Are we fitting data or noise? Analysing the predictive power of commonly used datasets in drug-, materials-, and molecular- discovery.
Abstract
Data-driven techniques for establishing quantitative structure property relations are a pillar of modern materials and molecular discovery. Fuelled by the recent progress in deep learning methodology and the abundance of new algorithms, it is tempting to chase benchmarks and incrementally build ever more capable machine learning (ML) models. While model evaluation has made significant progress, the intrinsic limitations arising from the underlying experimental data is often overlooked. In the chemical sciences, where data collection is costly, datasets are small and experimental errors can be significant. These limitations of such datasets affect their predictive power, a fact that is rarely considered in a quantitative way. In this study, we analyse commonly used ML datasets for regression and classification from drug discovery (aggregated in the Therapeutics Data Commons) and materials discovery. We aim to establish realistic maximum performance bounds for these datasets by introducing noise based on estimated or actual experimental errors. We then compare the estimated performance bounds in commonly used evaluation metrics to the reported performance of existing ML models in the literature.
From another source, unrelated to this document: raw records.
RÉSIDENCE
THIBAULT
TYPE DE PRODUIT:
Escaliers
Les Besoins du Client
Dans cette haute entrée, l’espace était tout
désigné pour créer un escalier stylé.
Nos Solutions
This comparison will help us understand whether current models are reaching dataset limitations, if there is still room for model improvement, or if models are fitting to noise. Additionally, we systematically examine how the range of data, the magnitude of experimental error, and the number of data points influence these maximum performance bounds. Alongside this paper, we plan to release a Python package and a web-based application for computing realistic performance bounds. This study and the resulting tools will help practitioners in the field understand the limitations of datasets and set realistic expectations for ML model performance. This work stands as a reference point, offering analysis and tools to guide development of future ML models in the chemical sciences.